# EXERCISE
Set down the records again, keeping each line exactly as it is.

# INFORMATION SHOWN
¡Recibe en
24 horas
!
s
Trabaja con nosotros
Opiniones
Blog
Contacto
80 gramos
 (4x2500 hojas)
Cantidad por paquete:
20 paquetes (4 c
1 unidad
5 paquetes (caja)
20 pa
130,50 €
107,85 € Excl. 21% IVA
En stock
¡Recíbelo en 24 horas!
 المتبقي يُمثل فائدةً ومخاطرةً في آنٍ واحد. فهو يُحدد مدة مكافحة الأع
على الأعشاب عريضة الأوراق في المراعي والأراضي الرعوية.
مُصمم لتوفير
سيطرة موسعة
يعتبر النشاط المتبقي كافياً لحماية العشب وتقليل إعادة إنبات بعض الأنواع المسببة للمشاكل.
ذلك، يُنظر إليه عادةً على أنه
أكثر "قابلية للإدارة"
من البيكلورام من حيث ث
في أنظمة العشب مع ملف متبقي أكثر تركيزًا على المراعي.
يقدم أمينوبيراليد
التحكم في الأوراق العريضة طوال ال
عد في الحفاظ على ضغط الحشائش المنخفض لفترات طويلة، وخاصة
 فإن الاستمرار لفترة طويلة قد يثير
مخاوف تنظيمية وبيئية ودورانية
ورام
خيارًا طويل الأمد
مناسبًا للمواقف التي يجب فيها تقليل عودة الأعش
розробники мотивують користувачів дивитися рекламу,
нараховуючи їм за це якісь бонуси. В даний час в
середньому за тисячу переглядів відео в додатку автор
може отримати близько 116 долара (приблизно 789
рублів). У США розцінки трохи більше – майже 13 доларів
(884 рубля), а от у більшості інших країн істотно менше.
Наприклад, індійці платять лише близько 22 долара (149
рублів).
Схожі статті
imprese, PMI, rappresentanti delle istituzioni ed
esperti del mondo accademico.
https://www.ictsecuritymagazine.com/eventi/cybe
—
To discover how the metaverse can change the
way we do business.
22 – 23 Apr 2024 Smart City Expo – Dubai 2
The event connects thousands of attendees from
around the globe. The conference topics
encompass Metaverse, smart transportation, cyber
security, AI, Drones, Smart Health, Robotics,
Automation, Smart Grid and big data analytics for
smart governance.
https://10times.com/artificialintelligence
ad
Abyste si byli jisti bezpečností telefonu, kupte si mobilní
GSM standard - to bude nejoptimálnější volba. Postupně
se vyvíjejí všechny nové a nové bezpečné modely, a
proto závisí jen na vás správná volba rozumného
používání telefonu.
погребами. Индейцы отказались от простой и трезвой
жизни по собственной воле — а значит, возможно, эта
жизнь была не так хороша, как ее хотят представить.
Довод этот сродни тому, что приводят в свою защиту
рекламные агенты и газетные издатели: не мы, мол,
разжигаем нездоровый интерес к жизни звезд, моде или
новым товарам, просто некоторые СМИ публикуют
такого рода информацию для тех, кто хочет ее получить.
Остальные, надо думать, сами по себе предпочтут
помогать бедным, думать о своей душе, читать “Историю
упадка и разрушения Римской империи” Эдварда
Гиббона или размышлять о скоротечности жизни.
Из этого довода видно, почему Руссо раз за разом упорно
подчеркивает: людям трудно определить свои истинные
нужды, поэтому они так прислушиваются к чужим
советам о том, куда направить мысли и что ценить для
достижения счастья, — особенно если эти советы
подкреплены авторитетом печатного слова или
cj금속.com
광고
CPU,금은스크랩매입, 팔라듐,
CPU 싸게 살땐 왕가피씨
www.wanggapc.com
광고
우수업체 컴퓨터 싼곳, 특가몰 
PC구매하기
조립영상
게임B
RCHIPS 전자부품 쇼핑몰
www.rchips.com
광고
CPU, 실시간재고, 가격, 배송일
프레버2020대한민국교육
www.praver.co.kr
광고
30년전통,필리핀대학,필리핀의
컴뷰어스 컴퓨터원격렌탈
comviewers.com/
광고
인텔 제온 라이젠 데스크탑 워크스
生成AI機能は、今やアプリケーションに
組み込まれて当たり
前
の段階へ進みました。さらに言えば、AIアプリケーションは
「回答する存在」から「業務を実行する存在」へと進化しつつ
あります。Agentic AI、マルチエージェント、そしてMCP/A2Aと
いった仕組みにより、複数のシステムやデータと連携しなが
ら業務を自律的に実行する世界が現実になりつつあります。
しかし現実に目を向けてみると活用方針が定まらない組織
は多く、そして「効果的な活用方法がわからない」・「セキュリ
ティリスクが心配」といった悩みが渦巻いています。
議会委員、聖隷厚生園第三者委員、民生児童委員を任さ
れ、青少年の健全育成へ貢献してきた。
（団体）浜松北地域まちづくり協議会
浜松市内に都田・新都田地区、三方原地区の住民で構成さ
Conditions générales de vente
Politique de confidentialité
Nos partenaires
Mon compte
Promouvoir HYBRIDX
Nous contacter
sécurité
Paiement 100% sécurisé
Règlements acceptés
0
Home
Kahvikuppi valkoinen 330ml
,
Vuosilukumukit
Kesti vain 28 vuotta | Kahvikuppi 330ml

# SOLUTION
¡Recibe en
24 horas
!
s
Trabaja con nosotros
Opiniones
Blog
Contacto
80 gramos
 (4x2500 hojas)
Cantidad por paquete:
20 paquetes (4 c
1 unidad
5 paquetes (caja)
20 pa
130,50 €
107,85 € Excl. 21% IVA
En stock
¡Recíbelo en 24 horas!
 المتبقي يُمثل فائدةً ومخاطرةً في آنٍ واحد. فهو يُحدد مدة مكافحة الأع
على الأعشاب عريضة الأوراق في المراعي والأراضي الرعوية.
مُصمم لتوفير
سيطرة موسعة
يعتبر النشاط المتبقي كافياً لحماية العشب وتقليل إعادة إنبات بعض الأنواع المسببة للمشاكل.
ذلك، يُنظر إليه عادةً على أنه
أكثر "قابلية للإدارة"
من البيكلورام من حيث ث
في أنظمة العشب مع ملف متبقي أكثر تركيزًا على المراعي.
يقدم أمينوبيراليد
التحكم في الأوراق العريضة طوال ال
عد في الحفاظ على ضغط الحشائش المنخفض لفترات طويلة، وخاصة
 فإن الاستمرار لفترة طويلة قد يثير
مخاوف تنظيمية وبيئية ودورانية
ورام
خيارًا طويل الأمد
مناسبًا للمواقف التي يجب فيها تقليل عودة الأعش
розробники мотивують користувачів дивитися рекламу,
нараховуючи їм за це якісь бонуси. В даний час в
середньому за тисячу переглядів відео в додатку автор
може отримати близько 116 долара (приблизно 789
рублів). У США розцінки трохи більше – майже 13 доларів
(884 рубля), а от у більшості інших країн істотно менше.
Наприклад, індійці платять лише близько 22 долара (149
рублів).
Схожі статті
imprese, PMI, rappresentanti delle istituzioni ed
esperti del mondo accademico.
https://www.ictsecuritymagazine.com/eventi/cybe
—
To discover how the metaverse can change the
way we do business.
22 – 23 Apr 2024 Smart City Expo – Dubai 2
The event connects thousands of attendees from
around the globe. The conference topics
encompass Metaverse, smart transportation, cyber
security, AI, Drones, Smart Health, Robotics,
Automation, Smart Grid and big data analytics for
smart governance.
https://10times.com/artificialintelligence
ad
Abyste si byli jisti bezpečností telefonu, kupte si mobilní
GSM standard - to bude nejoptimálnější volba. Postupně
se vyvíjejí všechny nové a nové bezpečné modely, a
proto závisí jen na vás správná volba rozumného
používání telefonu.
погребами. Индейцы отказались от простой и трезвой
жизни по собственной воле — а значит, возможно, эта
жизнь была не так хороша, как ее хотят представить.
Довод этот сродни тому, что приводят в свою защиту
рекламные агенты и газетные издатели: не мы, мол,
разжигаем нездоровый интерес к жизни звезд, моде или
новым товарам, просто некоторые СМИ публикуют
такого рода информацию для тех, кто хочет ее получить.
Остальные, надо думать, сами по себе предпочтут
помогать бедным, думать о своей душе, читать “Историю
упадка и разрушения Римской империи” Эдварда
Гиббона или размышлять о скоротечности жизни.
Из этого довода видно, почему Руссо раз за разом упорно
подчеркивает: людям трудно определить свои истинные
нужды, поэтому они так прислушиваются к чужим
советам о том, куда направить мысли и что ценить для
достижения счастья, — особенно если эти советы
подкреплены авторитетом печатного слова или
cj금속.com
광고
CPU,금은스크랩매입, 팔라듐,
CPU 싸게 살땐 왕가피씨
www.wanggapc.com
광고
우수업체 컴퓨터 싼곳, 특가몰 
PC구매하기
조립영상
게임B
RCHIPS 전자부품 쇼핑몰
www.rchips.com
광고
CPU, 실시간재고, 가격, 배송일
프레버2020대한민국교육
www.praver.co.kr
광고
30년전통,필리핀대학,필리핀의
컴뷰어스 컴퓨터원격렌탈
comviewers.com/
광고
인텔 제온 라이젠 데스크탑 워크스
生成AI機能は、今やアプリケーションに
組み込まれて当たり
前
の段階へ進みました。さらに言えば、AIアプリケーションは
「回答する存在」から「業務を実行する存在」へと進化しつつ
あります。Agentic AI、マルチエージェント、そしてMCP/A2Aと
いった仕組みにより、複数のシステムやデータと連携しなが
ら業務を自律的に実行する世界が現実になりつつあります。
しかし現実に目を向けてみると活用方針が定まらない組織
は多く、そして「効果的な活用方法がわからない」・「セキュリ
ティリスクが心配」といった悩みが渦巻いています。
議会委員、聖隷厚生園第三者委員、民生児童委員を任さ
れ、青少年の健全育成へ貢献してきた。
（団体）浜松北地域まちづくり協議会
浜松市内に都田・新都田地区、三方原地区の住民で構成さ
Conditions générales de vente
Politique de confidentialité
Nos partenaires
Mon compte
Promouvoir HYBRIDX
Nous contacter
sécurité
Paiement 100% sécurisé
Règlements acceptés
0
Home
Kahvikuppi valkoinen 330ml
,
Vuosilukumukit
Kesti vain 28 vuotta | Kahvikuppi 330ml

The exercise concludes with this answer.